Lughnasadh and the Goddess Tailtiu

And so we come to Lughnasadh and a full blue moon.

Lughnasadh, the beginning of the harvest season, often recognized as the first harvest; a festival that celebrates the first fruits, the sun god Lugh and games of skill.

In reality, this sabbat was originally about Lugh’s foster mother, Tailtiu, rather than Lugh himself.

Tailtiu was the last queen of the Fir Bolg. She is described in the Lebor Gabála Érenn, a famous history of Ireland:

§59. Tailltiu daughter of Mag Mor king of Spain, queen of the Fir Bolg, came after the slaughter was inflicted upon the Fir Bolg in that first battle of Mag Tuired to Coill Cuan: and the wood was cut down by her, so it was a plain under clover-flower before the end of a year. This is that Tailtiu who was wife of Eochu son of Erc king of Ireland till the Tuatha De Danann slew him, ut praediximus: it is he who took her from her father, from Spain; and it is she who slept with Eochu Garb son of Dui Dall of the Tuatha De Danann; and Cian son of Dian Cecht, whose other name was Scal Balb, gave her his son in fosterage, namely Lugh, whose mother was Eithne daughter of Balar. So Tailltiu died in Tailltiu, and her name clave thereto and her grave is from the Seat of Tailltiu north-eastward. Her games were performed every year and her song of lamentation, by Lugh. With gessa and feats of arms were they performed, a fortnight before Lugnasad and a fortnight after: under dicitur Lughnasadh, that is, the celebration (?) or the festival of Lugh. 
Unde Oengus post multum tempus dicebat, “the nasad of Lug, or the nasad of Beoan [son] of Mellan.” 

Tailtiu cleared a great forest in order for the Irish to plant the first fields. This feat exhausted her and when she was finished, she laid down at her castle and died. The Lughnasadh games were actually the funeral games held by Lugh in her honor.
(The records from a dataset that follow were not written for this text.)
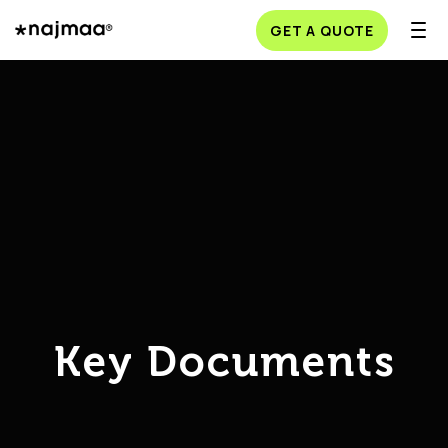
GET A QUOTE
Key Documents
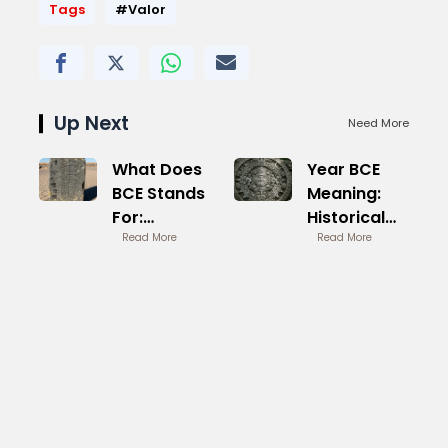
Tags
#Valor
Up Next
Need More
What Does
Year BCE
BCE Stands
Meaning:
For:
Historical
Understanding
Read More
Dating
Read More
Terminology
Explained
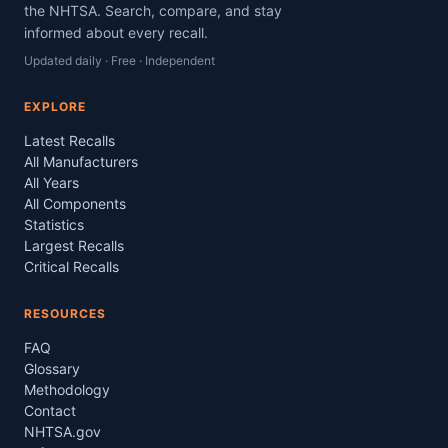
the NHTSA. Search, compare, and stay
informed about every recall.
Updated daily · Free · Independent
EXPLORE
Latest Recalls
All Manufacturers
All Years
All Components
Statistics
Largest Recalls
Critical Recalls
RESOURCES
FAQ
Glossary
Methodology
Contact
NHTSA.gov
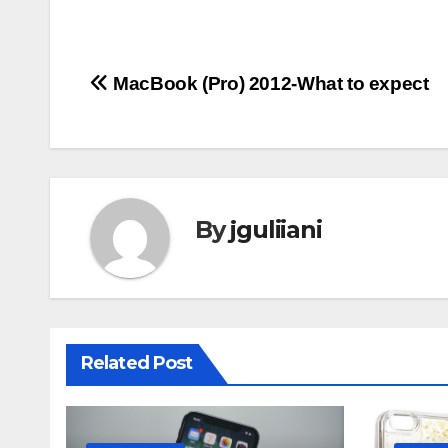
Post
MacBook (Pro) 2012-What to expect
navigation
By
jguliiani
Related Post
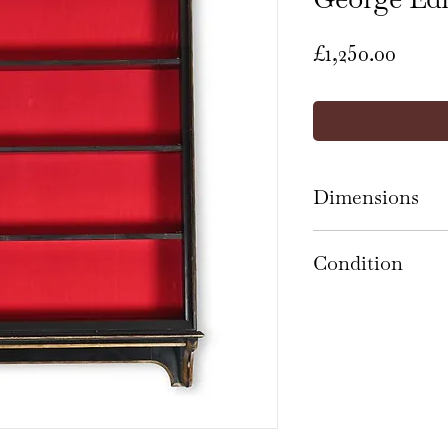
Price
£1,250.00
Dimensions
150cm high x 116
Condition
The bookcase is 
and presents wel
marks, knocks an
its age and use, 
the ebonised and 
with normal use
Tailtiu is the great mother goddess. It is through her pains that the fields were cleared and the harvest was able to be born. She is also seen to be a goddess of childbirth and labor. Tailtiu’s death was a necessary part of bringing forth life for the people. So while people celebrated her life through her funeral games, they also mourned her death and Lugh himself is said to have sung her death song every year. Because of this, Tailtiu is said to have prophesied on her death bed that as long as Lughnasadh is celebrated, there will always be music in Ireland.

Tailtiu’s death was a part of the sacred king rites of Ireland. Tailtiu was a Queen at Tara, the seat of the High King’s of Ireland. She was also married to the last Fir Bolg ruler. While Nuada was the first of the Tuatha rulers, Lugh was his successor.The High King’s of Ireland married the goddess who was sovereign over the land itself. Without holding this sovereignty, no one could rule. Lugh could not marry his foster mother, but by celebrating the sacrifice that ensured the prosperity of the land, Lugh was certainly honoring that connection. Tailtiu is often seen as the dynastic link between the Fir Bolg and the Tuatha de Danaan.

Lugh is the dying and reborn god, the sun and the grain in the fields. While Tailtiu cleared the land through her labor, it was Lugh who embodied the grain that grew in that land and was cut down for the harvest. Tailtiu didn’t birth Lugh physically, but she was certainly his mother in this sacred sense. Lugh is the young God that we cut down and sacrifice and who returns to the underworld and who is later reborn after the Goddess and the Old God marry. But he can only do this because of the original sacrifice of the Goddess.

So this Lughnasadh, while you dance and sing and make merry, also remember Tailtiu, the Great Mother whose death allowed the fields to grow so that the people could eat.